Show HN: Cloud-native Stack for Ollama - Build locally and push to deploy

kkielhofner · on March 21, 2024

Question/feedback:

Who is this for?

I understand the ease of use but using ollama (an easy to use wrapper for llama.cpp) in production is in my experience as someone who deploys this stuff a very bad idea.

I understand it's "highly scalable" thanks to the tooling but at the end of the day on a resource utilization basis vLLM, HF TGI, etc are going to walk all over llama.cpp which IMO is the completely wrong tool for the job.

vLLM and HF TGI are containerized and run very well with nothing other than a HuggingFace model name as an argument/environment variable.

In the days of GPU shortages, very high costs, and CPU being unacceptably slow (only advantage of llama.cpp) using vLLM or similar cuts hosting costs in half if not more while providing more management tools, higher TPS, lower time to first token, etc.

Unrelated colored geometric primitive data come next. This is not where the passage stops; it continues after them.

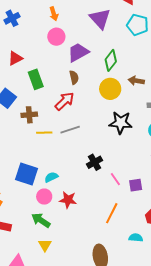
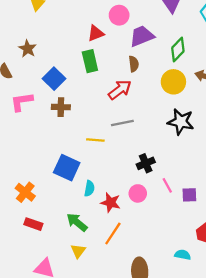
red triangle: (15, 58) -> (96, 33), moved
brown cross: (29, 115) -> (61, 107), moved
yellow line: (44, 133) -> (95, 140), moved
cyan semicircle: (51, 177) -> (89, 188), moved, turned 120
pink circle: (44, 197) -> (138, 193), moved
orange line: (112, 213) -> (113, 233), moved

When your hardware or cloud hosting costs are multiples higher using this vs these real serving frameworks a little extra ease of use on the frontend combined with the impossibility to really compete on performance makes this approach a tough proposition all around.

dsamy · on March 21, 2024

It's true other engines like vLLM are way faster and more optimized. I started with Ollama because its codebase is Go. In reality Ollama does not even take full advantage of llama.cpp itself as it does not implement concurrency plus adds latency using json in a CGO call. I discovered that building the wasm plugin, I was disappointed, and it's not on the ollama priorities to solve that see https://github.com/ollama/ollama/issues/3170

Another advantage of Ollama is it can easily run locally, so does the wasm plugin. Accomplishing the goal of local development environment which uses dreamland.

That's great feedback. I was thinking about fixing the concurrency issue myself, but creating a vLLM wasm plugin is a better idea. The user code won't need to change as long as the plugin exports as the same wasm host module.

kkielhofner · on March 21, 2024

I'm with you. I think having an optimized production inference serving framework on the deployment side has the potential to make your project the best of all worlds, essentially.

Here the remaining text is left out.